YOUR TASK: Omit the images and retype the records verbatim.

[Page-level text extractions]
== == ==
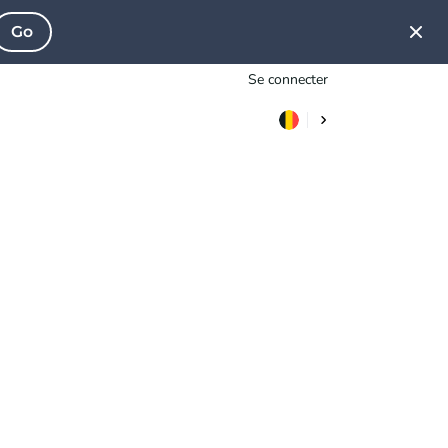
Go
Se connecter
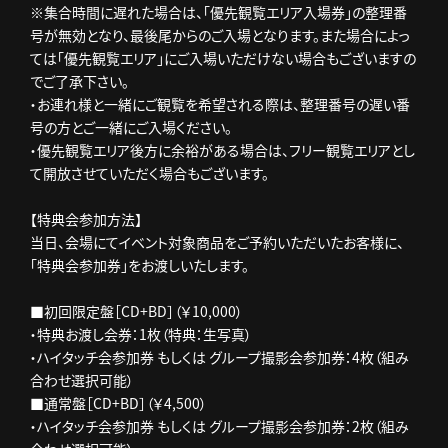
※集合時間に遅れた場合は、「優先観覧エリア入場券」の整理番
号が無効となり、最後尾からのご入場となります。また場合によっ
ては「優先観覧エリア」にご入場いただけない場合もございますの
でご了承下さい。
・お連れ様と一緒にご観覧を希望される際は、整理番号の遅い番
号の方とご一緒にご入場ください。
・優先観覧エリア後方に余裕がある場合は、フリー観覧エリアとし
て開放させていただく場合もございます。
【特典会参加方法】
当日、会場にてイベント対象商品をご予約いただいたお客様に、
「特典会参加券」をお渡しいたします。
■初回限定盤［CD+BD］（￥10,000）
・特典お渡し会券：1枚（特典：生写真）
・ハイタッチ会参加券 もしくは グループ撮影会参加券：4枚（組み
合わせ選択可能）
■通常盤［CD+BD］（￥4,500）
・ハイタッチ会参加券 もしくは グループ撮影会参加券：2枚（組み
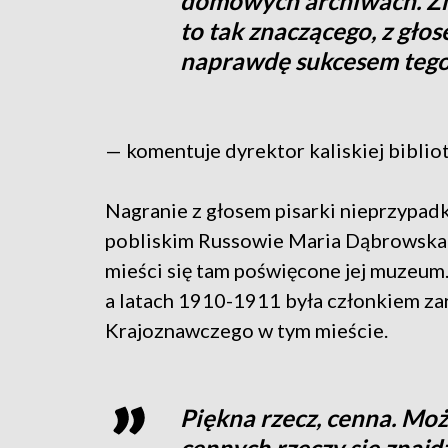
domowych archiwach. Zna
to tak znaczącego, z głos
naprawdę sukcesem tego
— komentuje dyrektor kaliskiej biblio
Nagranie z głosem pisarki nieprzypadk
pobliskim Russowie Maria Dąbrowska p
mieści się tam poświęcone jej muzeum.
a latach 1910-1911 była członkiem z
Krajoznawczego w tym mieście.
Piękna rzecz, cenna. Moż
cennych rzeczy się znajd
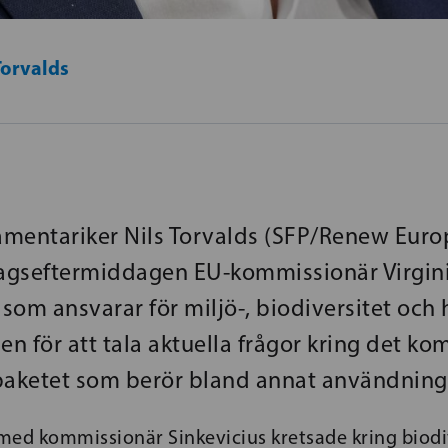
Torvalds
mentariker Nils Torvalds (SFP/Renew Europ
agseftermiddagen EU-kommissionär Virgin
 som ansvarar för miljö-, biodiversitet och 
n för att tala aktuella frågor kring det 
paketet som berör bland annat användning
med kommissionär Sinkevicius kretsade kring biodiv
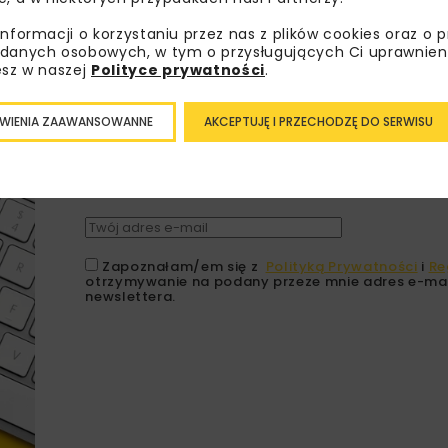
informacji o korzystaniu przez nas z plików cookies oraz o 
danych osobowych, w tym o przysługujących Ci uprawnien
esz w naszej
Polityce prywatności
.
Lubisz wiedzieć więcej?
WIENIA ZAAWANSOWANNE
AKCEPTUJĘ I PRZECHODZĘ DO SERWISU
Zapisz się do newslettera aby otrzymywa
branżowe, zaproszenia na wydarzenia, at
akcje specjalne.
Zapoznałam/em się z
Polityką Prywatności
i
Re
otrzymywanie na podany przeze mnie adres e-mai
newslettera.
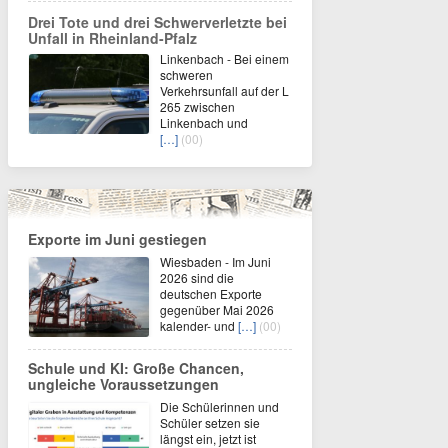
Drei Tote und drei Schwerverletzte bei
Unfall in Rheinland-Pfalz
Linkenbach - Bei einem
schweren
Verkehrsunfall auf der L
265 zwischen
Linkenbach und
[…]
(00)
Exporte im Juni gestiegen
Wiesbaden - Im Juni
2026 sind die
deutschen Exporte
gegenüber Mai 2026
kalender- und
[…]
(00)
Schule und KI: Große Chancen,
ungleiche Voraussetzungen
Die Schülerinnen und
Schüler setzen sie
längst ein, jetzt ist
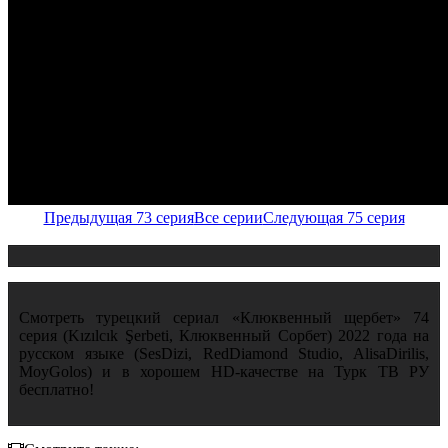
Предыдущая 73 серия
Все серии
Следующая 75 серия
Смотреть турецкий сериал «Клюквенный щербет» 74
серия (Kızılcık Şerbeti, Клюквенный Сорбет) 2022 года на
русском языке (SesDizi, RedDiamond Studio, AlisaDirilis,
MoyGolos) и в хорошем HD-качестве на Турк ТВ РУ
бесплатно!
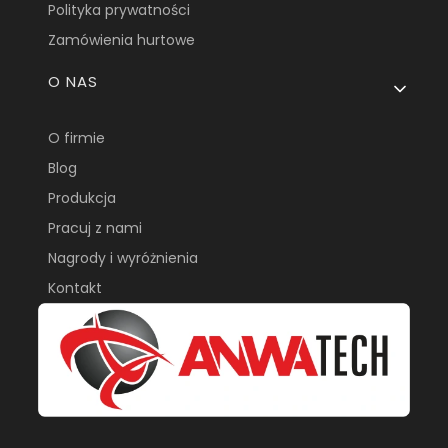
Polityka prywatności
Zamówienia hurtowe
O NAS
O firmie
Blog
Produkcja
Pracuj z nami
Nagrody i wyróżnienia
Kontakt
== == ==
EXERCISE RESPONSE:
Go
Se connecter
※集合時間に遅れた場合は、「優先観覧エリア入場券」の整理番
号が無効となり、最後尾からのご入場となります。また場合によっ
ては「優先観覧エリア」にご入場いただけない場合もございますの
でご了承下さい。
・お連れ様と一緒にご観覧を希望される際は、整理番号の遅い番
号の方とご一緒にご入場ください。
・優先観覧エリア後方に余裕がある場合は、フリー観覧エリアとし
て開放させていただく場合もございます。
【特典会参加方法】
当日、会場にてイベント対象商品をご予約いただいたお客様に、
「特典会参加券」をお渡しいたします。
■初回限定盤［CD+BD］（￥10,000）
・特典お渡し会券：1枚（特典：生写真）
・ハイタッチ会参加券 もしくは グループ撮影会参加券：4枚（組み
合わせ選択可能）
■通常盤［CD+BD］（￥4,500）
・ハイタッチ会参加券 もしくは グループ撮影会参加券：2枚（組み
domowych archiwach. Zna
to tak znaczącego, z głos
naprawdę sukcesem tego
— komentuje dyrektor kaliskiej biblio
Nagranie z głosem pisarki nieprzypadk
pobliskim Russowie Maria Dąbrowska p
mieści się tam poświęcone jej muzeum.
a latach 1910-1911 była członkiem z
Krajoznawczego w tym mieście.
Piękna rzecz, cenna. Moż
cennych rzeczy się znajd
Torvalds
mentariker Nils Torvalds (SFP/Renew Europ
agseftermiddagen EU-kommissionär Virgin
 som ansvarar för miljö-, biodiversitet och 
n för att tala aktuella frågor kring det 
paketet som berör bland annat användning
med kommissionär Sinkevicius kretsade kring biodiv
informacji o korzystaniu przez nas z plików cookies oraz o 
danych osobowych, w tym o przysługujących Ci uprawnien
esz w naszej
Polityce prywatności
.
Lubisz wiedzieć więcej?
WIENIA ZAAWANSOWANNE
AKCEPTUJĘ I PRZECHODZĘ DO SERWISU
Zapisz się do newslettera aby otrzymywa
branżowe, zaproszenia na wydarzenia, at
akcje specjalne.
Zapoznałam/em się z
Polityką Prywatności
i
Re
otrzymywanie na podany przeze mnie adres e-mai
newslettera.
Drei Tote und drei Schwerverletzte bei
Unfall in Rheinland-Pfalz
Linkenbach - Bei einem
schweren
Verkehrsunfall auf der L
265 zwischen
Linkenbach und
[…]
(00)
Exporte im Juni gestiegen
Wiesbaden - Im Juni
2026 sind die
deutschen Exporte
gegenüber Mai 2026
kalender- und
[…]
(00)
Schule und KI: Große Chancen,
ungleiche Voraussetzungen
Die Schülerinnen und
Schüler setzen sie
längst ein, jetzt ist
Предыдущая 73 серия
Все серии
Следующая 75 серия
Смотреть турецкий сериал «Клюквенный щербет» 74
серия (Kızılcık Şerbeti, Клюквенный Сорбет) 2022 года на
русском языке (SesDizi, RedDiamond Studio, AlisaDirilis,
MoyGolos) и в хорошем HD-качестве на Турк ТВ РУ
бесплатно!
Polityka prywatności
Zamówienia hurtowe
O NAS
O firmie
Blog
Produkcja
Pracuj z nami
Nagrody i wyróżnienia
Kontakt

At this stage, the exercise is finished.